Different approaches to appraising systematic reviews of salt intake for health outcomes using AMSTAR 2 tool: Cross-section study

Article type
Authors
Yang Q1, Johnston B2, Ge L1
1Department of Health Policy and Health Management, School of Public Health,Lanzhou University, Lanzhou, China; Key Laboratory of Evidence-Based Medicine and Knowledge Translation of Gansu Province, Lanzhou, China
2Department of Nutrition, College of Agriculture and Life Sciences,Texas A&M University, Texas, USA; Department of Epidemiology and Biostatistics, School of Public Health,Texas A&M University, Texas, USA
Abstract
Background
High-quality systematic reviews and meta-analysis (SRMAs) can strengthen the evidence base for prevention and health promotion.  A Measurement Tool to Assess Systematic Reviews 2 (AMSTAR 2) is a tool for methodological assessment of SRMAs. However, the current AMSTAR 2 might have some challenges, for example, a SRMA without reporting of a protocol might be rated as low or very low quality. We revised the original AMSTAR 2 and rating criteria, and applied this modification to some SRMAs.
Objective
To assess and compare two approaches to appraising SRMAs using AMSTAR 2.
Methods
Data sources for this study were SRMAs included in our umbrella review on dietary sodium and patient important outcomes in adults, which searched in MEDLINE, EMBASE, Cochrane Database of Systematic Reviews and Web of Science until December 2023. We assessed methodological quality using the original and modified AMSTAR 2, respectively.  Our modification added two items to address concerns we perceive as critical in the conduct of SRMAs, including absolute effect estimates for dichotomous outcome, and certainty of evidence.

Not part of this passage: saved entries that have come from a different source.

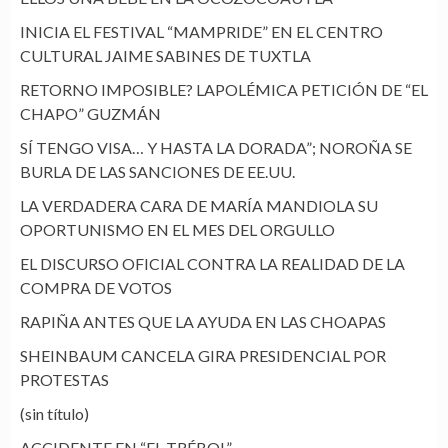
INICIA EL FESTIVAL “MAMPRIDE” EN EL CENTRO
CULTURAL JAIME SABINES DE TUXTLA
RETORNO IMPOSIBLE? LAPOLÉMICA PETICIÓN DE “EL
CHAPO” GUZMÁN
SÍ TENGO VISA… Y HASTA LA DORADA”; NOROÑA SE
BURLA DE LAS SANCIONES DE EE.UU.
LA VERDADERA CARA DE MARÍA MANDIOLA SU
OPORTUNISMO EN EL MES DEL ORGULLO
EL DISCURSO OFICIAL CONTRA LA REALIDAD DE LA
COMPRA DE VOTOS
RAPIÑA ANTES QUE LA AYUDA EN LAS CHOAPAS
SHEINBAUM CANCELA GIRA PRESIDENCIAL POR
PROTESTAS
(sin título)
ACCIDENTE EN “EL TRÉBOL”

We also rated the overall quality of each SRMA based on modification as high, moderate, low or critically low. All data were summarized using descriptive statistic.
Results
We included 55 SRMAs. Nineteen SRMAs assessed the certainty of evidence, and four of 26 SRMAs reported the absolute effect estimates. Item 2 (protocol) and item10 (funding of included studies in SRMA) were not fulfilled in over half of SRMAs. According to original AMSTAR 2, the methodological quality was mainly low (n=25) and critically low (n=19), followed by moderate (n=9) and high (n=2). According to modified AMSTAR 2, nineteen SRMAs were rated as moderate quality, followed by low quality (n=15), very low quality (n=14), and high quality (n=7). Thirty-two SRMAs had the same quality rating based on the above two approaches. The remaining SRMAs had higher quality rating by modified AMSTAR 2 (improved from low to moderate in 13 SRMAs).
Conclusions
The absolute effect estimates were rarely used for dichotomous outcome in SRMAs. The quality of SRMAs by modified AMSTAR 2 is better than that of the original version.